Task objective: Write out each record in full and exactly as given. Skip any pictures.

─── Records for this task ───

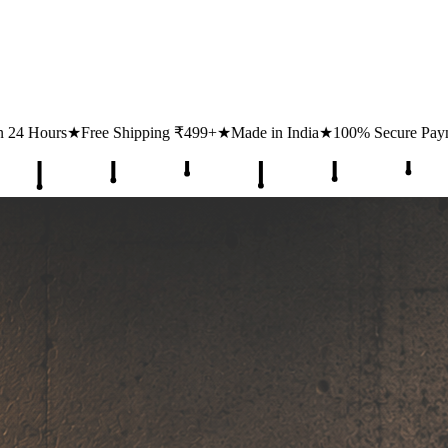
ing ₹499+
★
Made in India
★
100% Secure Payments
★
1 Lakh+ Happy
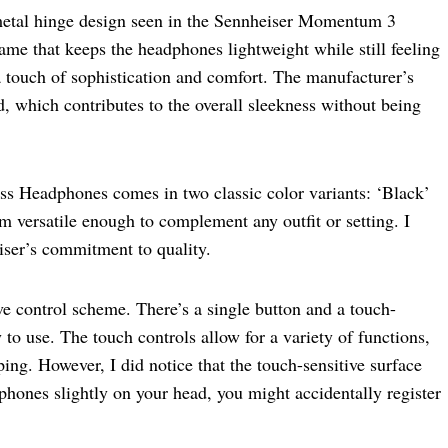
e metal hinge design seen in the Sennheiser Momentum 3
rame that keeps the headphones lightweight while still feeling
a touch of sophistication and comfort. The manufacturer’s
d, which contributes to the overall sleekness without being
Headphones comes in two classic color variants: ‘Black’
 versatile enough to complement any outfit or setting. I
iser’s commitment to quality.
ive control scheme. There’s a single button and a touch-
y to use. The touch controls allow for a variety of functions,
ing. However, I did notice that the touch-sensitive surface
dphones slightly on your head, you might accidentally register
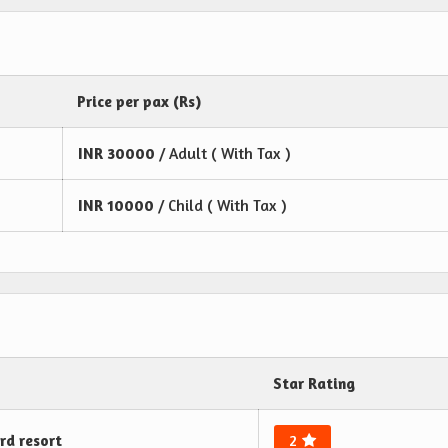
Price per pax (Rs)
INR
30000
/ Adult ( With Tax )
INR
10000
/ Child ( With Tax )
Star Rating
rd resort
2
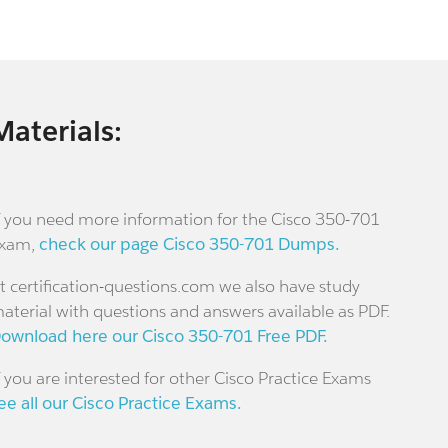
Materials:
f you need more information for the Cisco 350-701
xam,
check our page Cisco 350-701 Dumps.
t certification-questions.com we also have study
aterial with questions and answers available as PDF.
ownload here our Cisco 350-701 Free PDF.
f you are interested for other Cisco Practice Exams
ee all our Cisco Practice Exams.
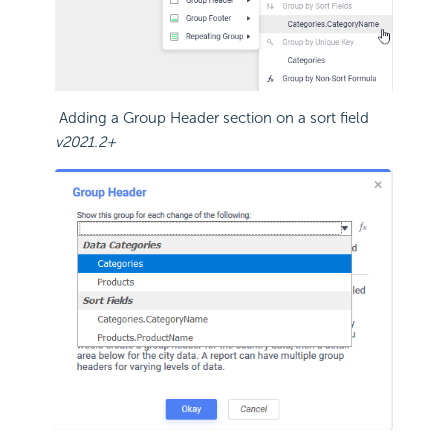
Adding a Group Header section on a sort field
v2021.2+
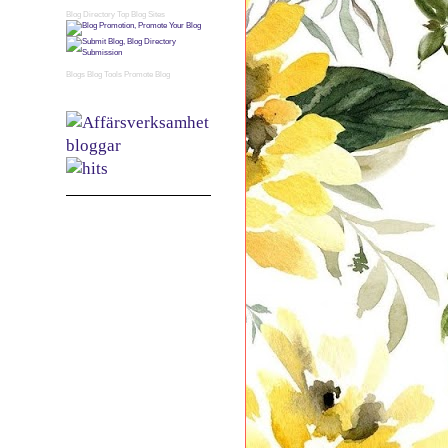
Blog Directory
Top Blog Sites
Blogs
Blog Tools
Promote Blog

───

Exercise solution:
ing ₹499+
★
Made in India
★
100% Secure Payments
★
1 Lakh+ Happy
e metal hinge design seen in the Sennheiser Momentum 3
rame that keeps the headphones lightweight while still feeling
a touch of sophistication and comfort. The manufacturer’s
d, which contributes to the overall sleekness without being
Headphones comes in two classic color variants: ‘Black’
 versatile enough to complement any outfit or setting. I
iser’s commitment to quality.
ive control scheme. There’s a single button and a touch-
y to use. The touch controls allow for a variety of functions,
ing. However, I did notice that the touch-sensitive surface
dphones slightly on your head, you might accidentally register
Price per pax (Rs)
INR
30000
/ Adult ( With Tax )
INR
10000
/ Child ( With Tax )
Star Rating
rd resort
2
Materials:
f you need more information for the Cisco 350-701
xam,
check our page Cisco 350-701 Dumps.
t certification-questions.com we also have study
aterial with questions and answers available as PDF.
ownload here our Cisco 350-701 Free PDF.
f you are interested for other Cisco Practice Exams
ee all our Cisco Practice Exams.
Adding a Group Header section on a sort field
v2021.2+
Blog Directory
Top Blog Sites
Blogs
Blog Tools
Promote Blog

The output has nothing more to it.